Affondo indietro
Muscoli coinvolti : Quadricipiti, glutei · Femorali
Come eseguire l’esercizio
- In piedi, con i piedi alla larghezza dei fianchi.
- Porta una gamba indietro con un passo lungo, mantenendo il petto eretto.
- Piega entrambe le ginocchia finché quella posteriore sfiora il pavimento.
- Spingi sul tallone della gamba anteriore per tornare alla posizione di partenza.
- Ripeti dall’altro lato.
Errori frequenti
- Il ginocchio anteriore che supera ampiamente la punta del piede.
- Il petto che si inclina in avanti invece di restare eretto.

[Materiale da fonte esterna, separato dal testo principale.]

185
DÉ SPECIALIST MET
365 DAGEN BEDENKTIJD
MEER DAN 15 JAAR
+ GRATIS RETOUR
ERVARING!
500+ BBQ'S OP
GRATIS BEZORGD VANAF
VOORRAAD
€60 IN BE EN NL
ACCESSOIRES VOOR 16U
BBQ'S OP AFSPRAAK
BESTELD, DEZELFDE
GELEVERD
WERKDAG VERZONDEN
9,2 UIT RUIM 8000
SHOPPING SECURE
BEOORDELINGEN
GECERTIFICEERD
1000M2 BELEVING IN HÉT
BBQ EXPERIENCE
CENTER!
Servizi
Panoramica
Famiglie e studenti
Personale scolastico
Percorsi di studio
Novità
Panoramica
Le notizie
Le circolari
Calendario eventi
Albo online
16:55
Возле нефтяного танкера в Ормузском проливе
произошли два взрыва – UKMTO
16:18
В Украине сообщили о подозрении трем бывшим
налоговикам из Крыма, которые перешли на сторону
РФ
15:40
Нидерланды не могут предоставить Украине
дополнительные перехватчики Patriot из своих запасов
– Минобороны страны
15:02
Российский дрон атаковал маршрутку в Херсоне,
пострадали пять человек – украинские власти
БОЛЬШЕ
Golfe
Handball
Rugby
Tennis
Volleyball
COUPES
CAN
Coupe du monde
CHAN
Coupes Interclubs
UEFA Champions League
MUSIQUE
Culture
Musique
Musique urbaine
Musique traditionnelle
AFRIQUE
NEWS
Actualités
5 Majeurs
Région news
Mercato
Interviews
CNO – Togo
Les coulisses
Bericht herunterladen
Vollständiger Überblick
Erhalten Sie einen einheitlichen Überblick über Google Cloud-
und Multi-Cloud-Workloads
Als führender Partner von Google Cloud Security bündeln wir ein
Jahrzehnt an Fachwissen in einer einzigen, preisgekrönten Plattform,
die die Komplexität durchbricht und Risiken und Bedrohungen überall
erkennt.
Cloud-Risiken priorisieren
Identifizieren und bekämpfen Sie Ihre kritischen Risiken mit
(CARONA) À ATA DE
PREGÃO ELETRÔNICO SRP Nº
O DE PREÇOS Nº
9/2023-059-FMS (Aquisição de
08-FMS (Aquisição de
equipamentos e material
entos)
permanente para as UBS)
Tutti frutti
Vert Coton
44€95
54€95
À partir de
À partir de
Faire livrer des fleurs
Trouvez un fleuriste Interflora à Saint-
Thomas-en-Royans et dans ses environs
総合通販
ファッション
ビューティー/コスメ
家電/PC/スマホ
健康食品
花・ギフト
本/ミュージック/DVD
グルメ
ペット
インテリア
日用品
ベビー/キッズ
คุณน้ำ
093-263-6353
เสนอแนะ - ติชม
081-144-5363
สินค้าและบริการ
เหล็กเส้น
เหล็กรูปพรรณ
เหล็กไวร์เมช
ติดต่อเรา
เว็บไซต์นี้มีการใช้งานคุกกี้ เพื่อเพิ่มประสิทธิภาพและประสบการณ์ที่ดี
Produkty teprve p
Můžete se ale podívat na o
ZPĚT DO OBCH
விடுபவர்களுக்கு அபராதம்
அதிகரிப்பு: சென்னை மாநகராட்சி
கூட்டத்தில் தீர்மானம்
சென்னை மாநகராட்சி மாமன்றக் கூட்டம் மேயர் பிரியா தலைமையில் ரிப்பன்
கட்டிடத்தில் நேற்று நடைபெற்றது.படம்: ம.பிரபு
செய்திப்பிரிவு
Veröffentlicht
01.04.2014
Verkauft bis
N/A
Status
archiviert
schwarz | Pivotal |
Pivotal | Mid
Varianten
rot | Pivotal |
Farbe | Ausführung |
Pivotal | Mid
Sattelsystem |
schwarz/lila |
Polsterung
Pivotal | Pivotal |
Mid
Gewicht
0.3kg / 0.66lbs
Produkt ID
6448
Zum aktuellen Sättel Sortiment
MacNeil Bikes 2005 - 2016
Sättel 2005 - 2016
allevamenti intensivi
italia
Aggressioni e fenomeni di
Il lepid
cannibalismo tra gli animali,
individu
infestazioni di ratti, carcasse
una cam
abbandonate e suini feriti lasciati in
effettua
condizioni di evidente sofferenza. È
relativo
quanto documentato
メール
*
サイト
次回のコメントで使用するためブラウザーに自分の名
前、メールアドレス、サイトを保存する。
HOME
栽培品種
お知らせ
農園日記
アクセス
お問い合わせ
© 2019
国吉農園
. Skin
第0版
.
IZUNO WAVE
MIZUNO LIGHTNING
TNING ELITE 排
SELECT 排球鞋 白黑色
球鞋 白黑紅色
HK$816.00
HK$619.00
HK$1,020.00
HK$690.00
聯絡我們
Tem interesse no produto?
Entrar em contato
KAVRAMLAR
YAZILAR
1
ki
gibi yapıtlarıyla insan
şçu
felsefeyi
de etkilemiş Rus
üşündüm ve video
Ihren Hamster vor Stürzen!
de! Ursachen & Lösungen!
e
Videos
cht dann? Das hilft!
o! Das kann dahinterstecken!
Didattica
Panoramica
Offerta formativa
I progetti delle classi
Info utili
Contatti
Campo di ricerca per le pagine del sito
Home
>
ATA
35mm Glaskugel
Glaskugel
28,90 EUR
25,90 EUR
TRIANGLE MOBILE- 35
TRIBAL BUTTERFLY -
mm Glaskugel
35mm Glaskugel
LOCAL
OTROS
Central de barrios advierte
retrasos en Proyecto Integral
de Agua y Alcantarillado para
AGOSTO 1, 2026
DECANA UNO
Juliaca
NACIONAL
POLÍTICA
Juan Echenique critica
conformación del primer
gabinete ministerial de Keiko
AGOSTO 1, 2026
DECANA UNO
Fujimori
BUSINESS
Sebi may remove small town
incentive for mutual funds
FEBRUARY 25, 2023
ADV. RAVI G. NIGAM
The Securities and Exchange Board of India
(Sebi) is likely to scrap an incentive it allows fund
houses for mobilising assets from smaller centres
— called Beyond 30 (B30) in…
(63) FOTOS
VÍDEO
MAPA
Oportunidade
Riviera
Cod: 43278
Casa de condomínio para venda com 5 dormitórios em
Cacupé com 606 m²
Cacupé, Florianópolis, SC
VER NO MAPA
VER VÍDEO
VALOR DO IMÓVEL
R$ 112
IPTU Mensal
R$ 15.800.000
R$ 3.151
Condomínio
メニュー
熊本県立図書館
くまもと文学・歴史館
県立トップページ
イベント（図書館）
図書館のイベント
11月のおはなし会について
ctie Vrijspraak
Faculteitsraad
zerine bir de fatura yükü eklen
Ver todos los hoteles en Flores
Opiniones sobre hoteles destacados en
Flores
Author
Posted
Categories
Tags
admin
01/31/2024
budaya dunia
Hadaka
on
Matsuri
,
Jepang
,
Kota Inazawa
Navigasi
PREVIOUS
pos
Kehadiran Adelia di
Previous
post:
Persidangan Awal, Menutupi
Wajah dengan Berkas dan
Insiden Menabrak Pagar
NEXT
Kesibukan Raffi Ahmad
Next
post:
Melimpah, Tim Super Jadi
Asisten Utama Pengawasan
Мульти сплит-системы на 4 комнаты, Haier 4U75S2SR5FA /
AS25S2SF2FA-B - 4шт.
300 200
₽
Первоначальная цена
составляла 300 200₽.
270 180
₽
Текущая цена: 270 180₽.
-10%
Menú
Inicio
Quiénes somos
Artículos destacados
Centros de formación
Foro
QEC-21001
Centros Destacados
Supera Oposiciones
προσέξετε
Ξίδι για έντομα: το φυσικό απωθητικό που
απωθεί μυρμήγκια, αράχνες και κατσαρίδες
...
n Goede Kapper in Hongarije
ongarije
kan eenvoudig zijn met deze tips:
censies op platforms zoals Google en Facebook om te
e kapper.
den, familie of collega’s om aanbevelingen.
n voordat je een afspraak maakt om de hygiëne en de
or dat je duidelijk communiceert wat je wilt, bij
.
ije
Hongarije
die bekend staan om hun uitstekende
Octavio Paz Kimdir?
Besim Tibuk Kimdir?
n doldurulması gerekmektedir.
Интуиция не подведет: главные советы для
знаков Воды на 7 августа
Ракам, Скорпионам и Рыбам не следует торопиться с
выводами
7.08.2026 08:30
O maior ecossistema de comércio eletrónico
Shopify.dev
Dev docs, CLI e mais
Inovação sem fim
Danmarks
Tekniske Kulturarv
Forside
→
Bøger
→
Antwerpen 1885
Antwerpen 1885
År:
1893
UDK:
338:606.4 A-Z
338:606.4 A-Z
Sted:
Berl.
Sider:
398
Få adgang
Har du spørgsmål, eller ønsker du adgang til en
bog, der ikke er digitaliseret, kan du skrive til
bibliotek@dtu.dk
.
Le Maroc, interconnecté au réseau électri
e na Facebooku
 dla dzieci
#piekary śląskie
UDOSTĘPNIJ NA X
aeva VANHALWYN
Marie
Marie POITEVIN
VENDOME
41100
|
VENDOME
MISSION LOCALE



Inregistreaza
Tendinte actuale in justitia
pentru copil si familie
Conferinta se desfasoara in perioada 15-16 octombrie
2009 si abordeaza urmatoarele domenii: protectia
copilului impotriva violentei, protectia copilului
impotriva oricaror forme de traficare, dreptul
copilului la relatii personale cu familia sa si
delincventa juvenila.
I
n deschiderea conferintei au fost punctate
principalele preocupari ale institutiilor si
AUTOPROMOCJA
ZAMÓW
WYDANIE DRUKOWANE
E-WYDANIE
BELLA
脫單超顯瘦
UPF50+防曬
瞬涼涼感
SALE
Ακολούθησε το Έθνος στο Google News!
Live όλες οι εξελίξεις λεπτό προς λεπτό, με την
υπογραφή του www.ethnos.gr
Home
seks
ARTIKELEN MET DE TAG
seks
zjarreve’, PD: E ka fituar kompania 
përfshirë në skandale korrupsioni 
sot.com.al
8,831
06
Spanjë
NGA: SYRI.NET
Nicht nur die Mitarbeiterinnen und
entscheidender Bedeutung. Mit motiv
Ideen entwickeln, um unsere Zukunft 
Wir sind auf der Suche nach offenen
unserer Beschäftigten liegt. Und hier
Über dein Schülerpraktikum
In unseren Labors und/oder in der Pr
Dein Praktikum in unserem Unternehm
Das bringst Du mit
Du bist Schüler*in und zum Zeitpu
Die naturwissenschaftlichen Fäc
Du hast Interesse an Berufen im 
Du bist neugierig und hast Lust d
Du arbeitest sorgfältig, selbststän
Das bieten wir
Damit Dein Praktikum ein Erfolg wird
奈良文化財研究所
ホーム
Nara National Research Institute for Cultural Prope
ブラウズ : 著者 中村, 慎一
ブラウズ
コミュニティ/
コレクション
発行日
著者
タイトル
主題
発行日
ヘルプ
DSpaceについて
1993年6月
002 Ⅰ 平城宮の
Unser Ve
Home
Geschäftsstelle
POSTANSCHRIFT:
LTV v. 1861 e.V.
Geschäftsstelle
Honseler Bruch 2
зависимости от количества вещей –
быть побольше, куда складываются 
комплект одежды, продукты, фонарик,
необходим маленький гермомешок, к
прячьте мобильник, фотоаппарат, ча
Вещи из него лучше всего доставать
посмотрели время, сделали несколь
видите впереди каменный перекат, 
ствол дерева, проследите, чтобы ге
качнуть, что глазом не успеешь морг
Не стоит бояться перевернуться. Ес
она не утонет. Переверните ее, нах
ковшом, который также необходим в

- Un passo troppo corto: riduce l’escursione e il lavoro dei glutei.
Dove deve lavorare
Quadricipite e gluteo della gamba anteriore, con un allungamento davanti all’anca posteriore. L’equilibrio richiede uno sforzo costante: è normale, e fa parte del lavoro.
Ampiezza
Scendi finché il ginocchio posteriore sfiora il pavimento senza toccarlo, con quello anteriore intorno ai 90°. Un passo troppo corto concentra tutto sul ginocchio anteriore; uno troppo lungo rende instabile il ritorno.
Ritmo e respirazione
Due secondi in discesa, uno o due in salita, con una breve pausa in basso per eliminare il rimbalzo. Espira spingendo sul tallone anteriore.
Cosa lavora, di preciso
Quadricipite e grande gluteo della gamba anteriore svolgono la maggior parte del lavoro. Il medio gluteo stabilizza il bacino sul piano frontale, ed è questo che impedisce al ginocchio di cadere verso l’interno. Lo psoas della gamba posteriore viene messo in allungamento, e gli addominali mantengono il busto verticale.
Meccanica del movimento
Un affondo unilaterale che combina flessione ed estensione di anca e ginocchio sul piano sagittale, con una forte richiesta di stabilizzazione frontale. Fare il passo indietro invece che in avanti riduce la sollecitazione del ginocchio anteriore: il peso resta sulla gamba già in posizione, invece di essere frenato da quella che avanza.
Benefici
- Lavora ogni gamba separatamente, il che rivela e corregge le asimmetrie che uno squat nasconde.
- Sollecita molto l’equilibrio e gli stabilizzatori dell’anca, essenziali per il cammino e per le scale.
- La versione all’indietro è nettamente più delicata per il ginocchio dell’affondo in avanti, il che si adatta meglio a un ginocchio sensibile.
Adattare e progredire
- Più accessibile : Tieni una mano a un muro o allo schienale di una sedia, e riduci la profondità.
- Più impegnativo : Scendi di più, rallenta, o solleva il piede anteriore su un piccolo gradino.
- Passare al livello successivo : Quando dieci ripetizioni per gamba passano senza appoggio delle mani e senza che il ginocchio ceda verso l’interno.
Precauzioni
Il ginocchio anteriore deve restare in linea con il piede. Se cede sistematicamente verso l’interno, manca forza nel medio gluteo: lavora in parallelo l’abduzione d’anca in piedi.